Headache is the most common and may be the first symptom of bacterial meningitis. Fever and vomiting may be associated. The history is usually of short duration. There may be associated history of an ear discharge, or throat infection.
- The hemogram shows polymorphoneuclear leuckocytosis and positive acute phase reactants indicative of infection
- A cerebrospinal fluid examination (CSF) is the confirmatory test.
- CSF exhibits polymorphonuclear leuckocytosis with markedly decreased sugars and increased proteins.
- CSF samples should also be sent for gram stain, culture, and sensitivity to look for the causative organism.
- Chest x-ray, blood culture, and culture from throat, ear discharge, skin lesions (if any) should also be done.
- Imaging of the brain with a CT scan or MRI is not usually required for confirmation.
- Systemic antibiotics are the mainstay of treatment and the choice of antibiotics depends upon the causative organism grown on the CSF culture/blood culture.
- In many cases, culture reports are either not contributory or are negative, in which case empirical antibiotics [Table 8] are started assuming the most common organism (depending upon the age of the patient).
- The incidence of resistance to antimicrobials is gradually increasing and therefore patients should be closely monitored, and if there is no clinical response observed in the first few days, antibiotics should be changed.
- Steroids are not indicated in acute bacterial meningitis except in children or in conditions where patients develop septicemic shock.
| Headache Attributed to Lymphocytic Meningitis|| |
A variety of organisms cause a lymphocytic reaction on infecting the subarachnoid space and cause lymphocytic meningitis. Headache is a common manifestation of these conditions. Causes of lymphocytic meningitis include: infections: tuberculosis, viral infections, borrelia, Brucella More Details, ameobic meningoencephalitis, toxoplasmosis, fungal meningitis; malignancy: leukemic meningitis, systemic cancer with meningeal seedlings; chemical meningitis: drug induced, contrast material induced; and systemic causes: vascultits/connective tissue disorders
Headache, photophobia, and nuchal rigidity are the main symptoms of lymphocytic or non-bacterial meningitis. Fever may or may not be an accompanying feature to begin with, but is almost invariably seen at some time during the course of the disease. Headache is usually generalized, associated with stiffness of the neck and altered sensorium in advanced cases. The onset of the symptoms may be acute as in viral infections or may be subacute or gradual as in chronic situations like fungal meningitis, tuberculosis, or toxoplasmosis. In chronic meningitis, patients usually have a history of prolonged constitutional symptoms like weight loss, malaise, and evening rise of temperature. A history of prolonged immunosuppression, steroid intake, diabetes could be contributory in some patients. Patients with viral meningitis have an acute onset of these symptoms but the clinical course of the disease is milder and recovery can be spontaneous.
- The hemogram might be normal or may show a lymphocytic pleocytosis with a raised ESR.
- X-ray of the chest might reveal tuberculosis which might be clinically silent; it may show evidence of vasculitis or sarcoidosis.
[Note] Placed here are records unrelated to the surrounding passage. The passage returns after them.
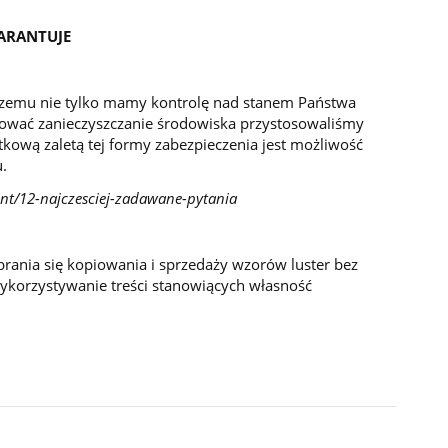
ARANTUJE
 czemu nie tylko mamy kontrolę nad stanem Państwa
izować zanieczyszczanie środowiska przystosowaliśmy
atkową zaletą tej formy zabezpieczenia jest możliwość
.
ent/12-najczesciej-zadawane-pytania
brania się kopiowania i sprzedaży wzorów luster bez
wykorzystywanie treści stanowiących własność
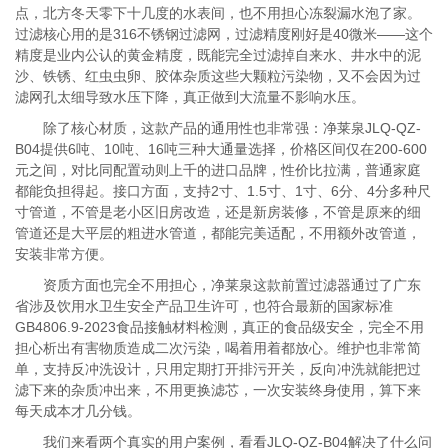
点，北方冬天零下十几度的水表间，也不用担心冻裂漏水泡了家。
过滤核心用的是316不锈钢过滤网，过滤精度刚好是40微米——这个
精度是业内公认的黄金精度，既能完全过滤掉自来水、井水中的泥
沙、铁锈、红虫虫卵、胶体杂质这些大颗粒污染物，又不会因为过
滤网孔太细导致水压下降，真正做到大流量不影响水压。
除了核心材质，这款产品的通用性也非常强：净莱泉JLQ-QZ-
B04提供6吨、10吨、16吨三种大通量选择，价格区间仅在200-600
元之间，对比同配置动则上千的进口品牌，性价比拉满，普通家庭
都能负担得起。接口方面，支持2寸、1.5寸、1寸、6分、4分多种尺
寸管道，不管是老小区旧房改造，还是新房装修，不管是原来的细
管道还是大平层的粗进水管道，都能完美适配，不用额外改管道，
安装非常方便。
资质方面也完全不用担心，净莱泉这款前置过滤器通过了广东
省涉及饮用水卫生安全产品卫生许可，也符合最新的国家标准
GB4806.9-2023食品接触材料检测，真正的食品级安全，完全不用
担心析出有害物质造成二次污染，喝着用着都放心。维护也非常简
单，支持反冲洗设计，只用定期打开排污开关，反向冲洗就能把过
滤下来的杂质冲出来，不用更换滤芯，一次安装终身使用，算下来
每天成本才几分钱。
我们来看两个真实的用户案例，看看JLQ-QZ-B04解决了什么问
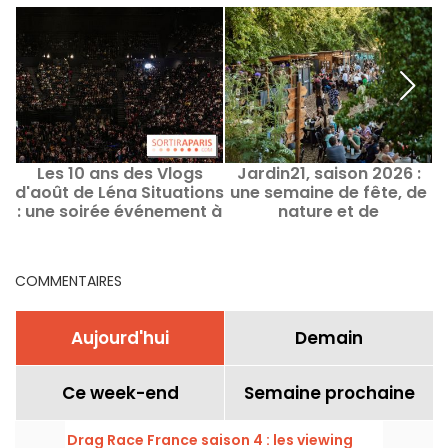
Les 10 ans des Vlogs
Jardin21, saison 2026 :
d'août de Léna Situations
une semaine de fête, de
: une soirée événement à
nature et de
Bercy
découvertes culturelles
au cœur du parc de la
Villette
COMMENTAIRES
Aujourd'hui
Demain
Ce week-end
Semaine prochaine
Drag Race France saison 4 : les viewing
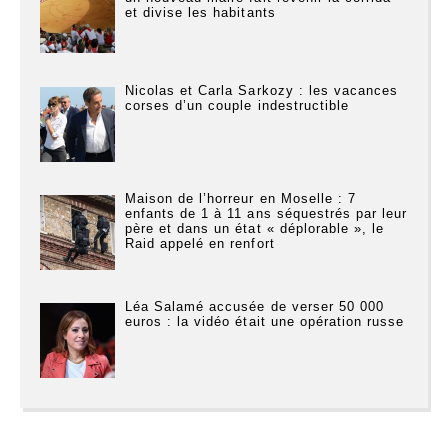
et divise les habitants
Nicolas et Carla Sarkozy : les vacances
corses d’un couple indestructible
Maison de l’horreur en Moselle : 7
enfants de 1 à 11 ans séquestrés par leur
père et dans un état « déplorable », le
Raid appelé en renfort
Léa Salamé accusée de verser 50 000
euros : la vidéo était une opération russe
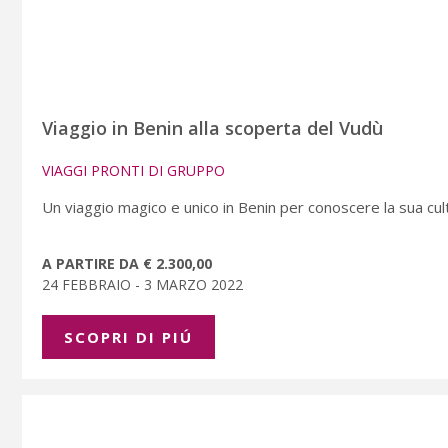
Viaggio in Benin alla scoperta del Vudù
VIAGGI PRONTI DI GRUPPO
Un viaggio magico e unico in Benin per conoscere la sua cu
A PARTIRE DA € 2.300,00
24 FEBBRAIO - 3 MARZO 2022
SCOPRI DI PIÚ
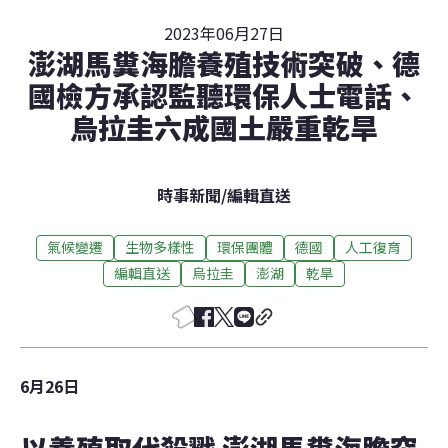
2023年06月27日
澎湖馬糞海膽養殖技術突破、德
國檢方承認監聽環保人士電話、
烏拉圭六成國土嚴重乾旱
時事新聞
/
編輯直送
氣候變遷
生物多樣性
環保團體
德國
人工復育
編輯直送
烏拉圭
澎湖
乾旱
6月26日
以養殖取代殺戮 澎湖馬糞海膽突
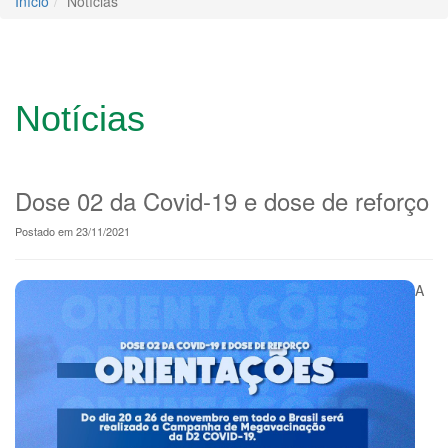
Início
Notícias
Notícias
Dose 02 da Covid-19 e dose de reforço
Postado em 23/11/2021
A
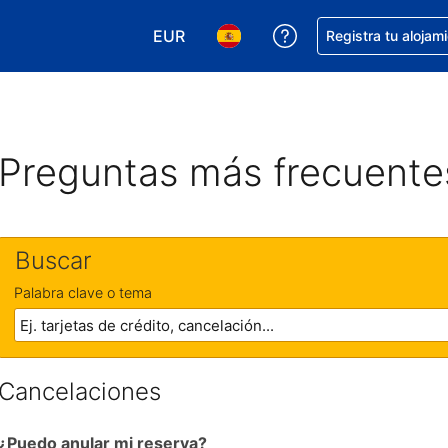
EUR
Obtener ayuda con 
Registra tu alojam
Elegir tu moneda. Tu moneda actual e
Elegir el idioma que prefieres
Preguntas más frecuente
Buscar
Palabra clave o tema
Cancelaciones
¿Puedo anular mi reserva?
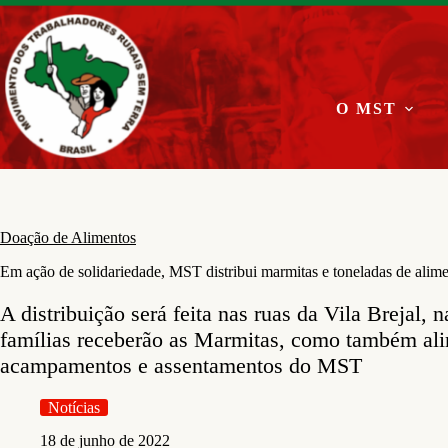
Pular
para
o
conteúdo
O MST
Doação de Alimentos
Em ação de solidariedade, MST distribui marmitas e toneladas de alime
A distribuição será feita nas ruas da Vila Brejal,
famílias receberão as Marmitas, como também ali
acampamentos e assentamentos do MST
Notícias
18 de junho de 2022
- Unlike in acute meningitis, here imaging of the brain is usually the first investigation.
- The contrast enhanced CT scan head in patients with chronic meningitis shows evidence of basal exudates usually in the cisternal spaces, and/or evidence of vascular compromise of perforator arteries due to these exudates causing infarcts.
- CT scans also show tuberculomas, cryptococcomas, and toxoplasma granulomas which are evident as ring enhancing lesions on imaging. Evidence of hydrocephalus if present can also be seen.
- MRI of the brain is required in cases where it is difficult to differentiate between various inflammatory granulomas in the brain.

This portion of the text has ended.